As a rule, such leadership competencies as ethics, intellectual capacity, and maturity are considered fundamental ones; new employees should shape their skills in order to gain more job experiences in terms of successive levels. The training process should be aimed at developing leadership skills and other skills and experience that can appear helpful while day-to-day maintenance and interactions between members of groups. Though the effectiveness of training programs cannot always be appreciated by learners at once in the course of the training process, the impact of the learning process on productivity can scarcely be overestimated.
The lululemon had to propagate their vision of healthy and active lifestyle among their member staff; this concept became predominant in the company and the lululemon manifesto is the brightest evidence to the development of the healthy life ideas among the employees. The manifesto contains recommendations on the ways people in the company should act in everyday life and while making decisions and defining the long-term and short-term goals.

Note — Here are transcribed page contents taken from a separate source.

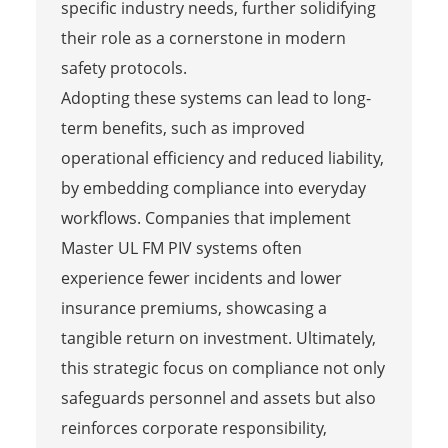
specific industry needs, further solidifying
their role as a cornerstone in modern
safety protocols.
Adopting these systems can lead to long-
term benefits, such as improved
operational efficiency and reduced liability,
by embedding compliance into everyday
workflows. Companies that implement
Master UL FM PIV systems often
experience fewer incidents and lower
insurance premiums, showcasing a
tangible return on investment. Ultimately,
this strategic focus on compliance not only
safeguards personnel and assets but also
reinforces corporate responsibility,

The company has a great number of retail stores which play the role of communication centers for the representatives of the lululemon athletica interact with customers via these stores. Lululemon ambassadors are known as people, “local athletes, instructors and/or role models in our communities where there is a lululemon store that embody the lululemon lifestyle” (lululemon, 2010, FAQ) that help to test the products and give their feedback in terms of quality and preferences of the athletic clothing. As the responsibility division suggests two variants of sharing responsibility, according to Corey & Corey (2006, pp.164-165), a leader can share responsibility of the goals and results reached by the group or can be responsible only for his/her independent actions. In terms of this division, the lululemon is the company with teams and leaders which assume the total share of responsibility and create an appropriate atmosphere for customers and newcomers.

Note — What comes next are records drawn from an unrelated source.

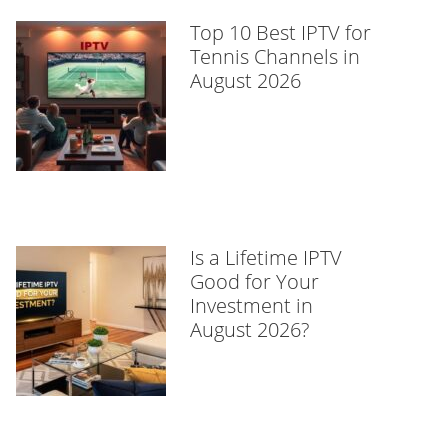
Top 10 Best IPTV for
Tennis Channels in
August 2026
Is a Lifetime IPTV
Good for Your
Investment in
August 2026?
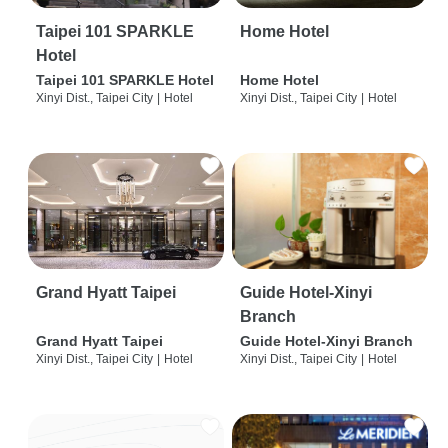
Taipei 101 SPARKLE
Home Hotel
Hotel
Taipei 101 SPARKLE Hotel
Home Hotel
Xinyi Dist., Taipei City
|
Hotel
Xinyi Dist., Taipei City
|
Hotel
Grand Hyatt Taipei
Guide Hotel-Xinyi
Branch
Grand Hyatt Taipei
Guide Hotel-Xinyi Branch
Xinyi Dist., Taipei City
|
Hotel
Xinyi Dist., Taipei City
|
Hotel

Every business has its environment which includes market and nonmarket strategies that are aimed at promoting the company in the market and developing its resources to the full extent. As a rule, the strategic issues are planned by groups of project managers that assume the total share of responsibility for defining and reaching goals with regard to the methods chosen to do that. Some companies fail to implement appropriate strategies into their business, while others, suchlike lululemon Athletica Inc. succeed in using integrated market and nonmarket strategies.
As the nonmarket environment presupposes the functioning of public perception, public politics, suchlike lobbying, regulatory changes, or inviting athletes to participate in testing of new products, and court or regulatory scrutiny, it is necessary to take into account the importance of the customers’ adequate feedback on the design, function, and appropriateness of athletic clothing in terms of fabrics and quality. The public perception was reached by the lululemon through engaging customers in stores to participate in yoga classes and trying the products in practise. In addition, people are encouraged to lead healthy lives when they have a great number of facilities to fulfill their desires.
The community legacies at lululemon are aimed at propagating the initiative manner of acting and making decisions; this strategy concerns the responsibility shared by each separate member of the company and the team as the whole. The company succeeds in using integrated strategies and benefits from using market and nonmarket strategies because the company does not just introduce the options but also demonstrate the ways they can be used. It is important that the stores of the company have consultants that follow the company’s manifesto and try to inspire people around to live more healthy and active lives. The lululemon can be considered a successful entrepreneurship in terms of using integrated market and nonmarket strategies.